Hong Kong court rejects pro-democracy, former Apple Daily publisher Jimmy Lai's application to dissolve national security trial

A court in Hong Kong rejected an application to dissolve a national security trial against pro-democracy Apple Daily publisher Jimmy Lai, who, if convicted, could spend the rest of his life behind bars. Lai founded Apple Daily, and he has been one of the biggest critics of the Chinese Community Party in Hong Kong, including leader Xi Jinping, per Reuters.

Lai’s three companies, Apple Daily Limited, Apple Daily Printing Limited, and AD Internet Limited, have been on the receiving end of three national security charges, apparently including collusion with foreign forces. China instituted the national security law in Hong Kong in 2020, when pro-democracy demonstrations raged across the city. This law brings a potential life sentence to those who have been charged with collusion, subversion, and terrorism.

The report also noted that Lai has been charged with conspiracy to print seditious publications that were linked to Apple Daily.
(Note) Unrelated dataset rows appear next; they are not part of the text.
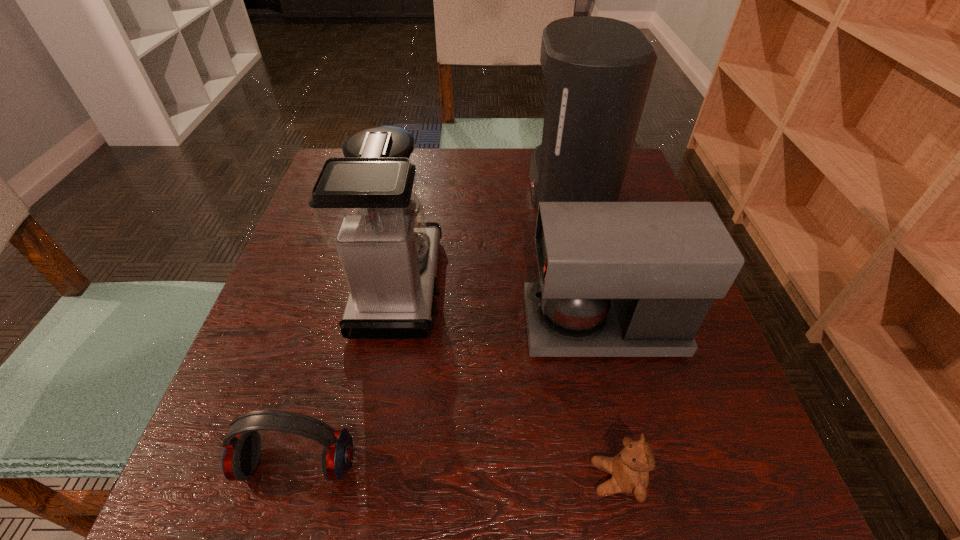 You are a GUI agent. You are given a task and a screenshot of the screen. Output one action in this format:
    pyautogui.click(x=<x>, y=<y>)
    Task: Click on the free space between the shortest object and the leftmost coffee maker
    
    Given the screenshot: What is the action you would take?
    pyautogui.click(x=508, y=382)

Locate an element on the screen. vacant space that's between the fourth shortest object and the teddy bear is located at coordinates (508, 382).

Identify the location of free space between the earphone and the farthest coffee maker. The image size is (960, 540). (433, 326).

I want to click on vacant area between the leftmost coffee maker and the shortest object, so click(x=508, y=382).

Identify the location of free space between the second shortest object and the leftmost coffee maker. (348, 375).

Identify which object is located as the fourth nearest to the fourth shortest object. Please provide its 2D coordinates. Your answer should be formatted as a tuple, i.e. [(x, y)], where the tuple contains the x and y coordinates of a point satisfying the conditions above.

[(630, 468)]

Where is `object that is the closest to the second shortest object`? This screenshot has width=960, height=540. object that is the closest to the second shortest object is located at coordinates (366, 205).

Identify which coffee maker is the second closest to the second shortest object. Please provide its 2D coordinates. Your answer should be formatted as a tuple, i.e. [(x, y)], where the tuple contains the x and y coordinates of a point satisfying the conditions above.

[(617, 279)]

The height and width of the screenshot is (540, 960). I want to click on the second closest coffee maker to the earphone, so click(x=617, y=279).

Where is `vacant space that satisfies the following two spatial constraints: 1. on the carafe side of the third tallest object; 2. on the ear cups of the fourth tallest object`? vacant space that satisfies the following two spatial constraints: 1. on the carafe side of the third tallest object; 2. on the ear cups of the fourth tallest object is located at coordinates [636, 464].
Lai’s publication was shut down in June 2021, when the Chinese authorities arrested the publication’s staff and all of its assets were brought to a halt. If Lai is found guilty of sedition, he could face up to two years in jail, according to the Associated Press.

Lai has spent the past two years in prison and pled not guilty. His trial is set to begin in September. Reuters reported that Robert Pang, Lai’s attorney, had applied to dissolve the proceedings, claiming that there was bias by the court which included a lack of transparency in the choosing of national security judges by John Lee, Hong Kong’s Chief Executive.

Pang has referred to the refusal to allow Lai’s British lawyer Timothy Owen from representing him in the case as an example of “persecution not prosecution.” The three judges who were selected to oversee the national security case were chosen by the Chief Executive, who is legally allowed to hand-pick the judges.

China has previously allowed foreign lawyers to represent their client within the country, adhering to what it has referred to as its rule of law traditions. The former colony of Britain has apparently made changes, now that Lai, a pro-democracy advocate is now facing a potential life sentence.